Running Experiments Safely¶

Pre-Experiment Checklist¶

Never Run Chaos During Incidents

If there's an active production incident, postpone chaos experiments. Chaos creates controlled failure. Uncontrolled failure plus controlled failure equals chaos you can't debug.

[ ] Experiment documented in runbook with owner and contact
[ ] On-call team notified of chaos window
[ ] Blast radius explicitly validated (namespace, labels, count)
[ ] Rollback procedure tested in staging
[ ] SLI dashboards visible and alert thresholds set
[ ] No ongoing production incidents
[ ] Low-traffic window selected (off-peak if production)
[ ] Escalation path established (who can stop experiment if needed)

Execution Best Practices¶

Start small¶

# Test in staging first
mode: fixed
value: 1
duration: 30s

# Only move to production after staging validation
mode: percentage
value: 10
duration: 5m

Observe continuously¶

# Open observability dashboard before starting
kubectl port-forward -n monitoring svc/prometheus 9090:9090
# Visit http://localhost:9090 with key queries pre-loaded

# Open logs aggregator
kubectl port-forward -n logging svc/loki 3100:3100

# Monitor chaos status live
watch kubectl get podchaos,networkchaos -n chaos-testing

Stop at the first sign of trouble¶

# If alert fires unexpectedly, delete chaos resource immediately
kubectl delete podchaos -n chaos-testing <name>

# Verify rollback worked
kubectl get pods -n production
# Expected: All replicas running and ready

Post-Experiment Analysis¶

After each experiment, document findings:

experiment:
  name: pod-deletion-api-gateway
  date: 2024-01-10
  duration: 2m
  blast_radius: 1/3 replicas

results:
  sli_impact:
    error_rate_max: 0.3%  # < 0.5% threshold
    p99_latency_max: 1.2s # < 1.5s threshold
    availability: 99.97%

  discoveries:
    - Readiness probe takes 8s (tuned from 10s)
    - Circuit breaker needed lower failure threshold (5 -> 3)
    - Cache hit rate improved during degradation

  action_items:
    - Investigate readiness probe slowness (DB dependency?)
    - Review circuit breaker timeout configuration
    - Document fallback responses for team

  next_steps:
    - Increase blast radius to 2 replicas
    - Extend duration to 5m
    - Combine with network chaos

Common Pitfalls and Solutions¶

Use Explicit Labels for Targeting

Don't rely on generic labels like app: api. Add a chaos-target: "true" label to specific pods. This prevents accidental blast radius expansion.

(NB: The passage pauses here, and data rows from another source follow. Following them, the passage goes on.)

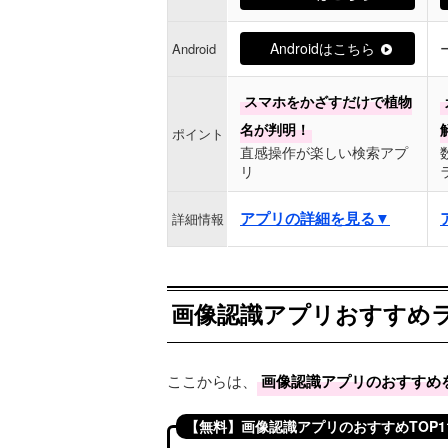
Androidはこちら
Android
スマホをかざすだけで植物
名が判明！
ポイント
直感操作が楽しい検索アプ
リ
アプリの詳細を見る▼
詳細情報
画像認識アプリおすすめラン
ここからは、
画像認識アプリのおすすめ
【無料】画像認識アプリのおすすめTOP1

Pitfall 1: Blast radius grows during experiment¶

Problem: You start with 1 pod but 3 die.

Solution: Always specify exact selectors and test in staging first:

# BAD: Label selector too broad
selector:
  labelSelectors:
    app: api

# GOOD: Specific labels with chaos targeting
selector:
  labelSelectors:
    app: api-gateway
    tier: web
    chaos-target: "true"
  namespaces:
    - chaos-testing

Pitfall 2: Experiment never rolls back¶

Problem: Chaos resource still exists after duration, affecting new pods.

Solution: Use TTL and explicit cleanup:

spec:
  duration: 5m
  # Add safeguard
  schedule:
    cron: "*/5 * * * *"
    duration: 5m

Pitfall 3: Alerts don't fire during chaos¶

Problem: Your alert rules are missing the chaos scenario.

Solution: Test alert conditions in chaos experiments:

# Wrong: Triggers on any error
alert: HighErrorRate
expr: rate(errors_total[5m]) > 0.01

# Better: Accounts for graceful degradation
alert: UnacceptableErrorRate
expr: rate(errors_total{error_type!="graceful_degradation"}[5m]) > 0.01

Pitfall 4: Recovery validation never runs¶

Problem: Experiment ends but you don't check if system recovered.

Solution: Add validation step to workflow:

- - name: stop-chaos
    template: remove-chaos
- - name: wait-for-recovery
    template: wait
    arguments:
      parameters:
        - name: duration
          value: "30s"
- - name: validate-recovery
    template: check-all-replicas-ready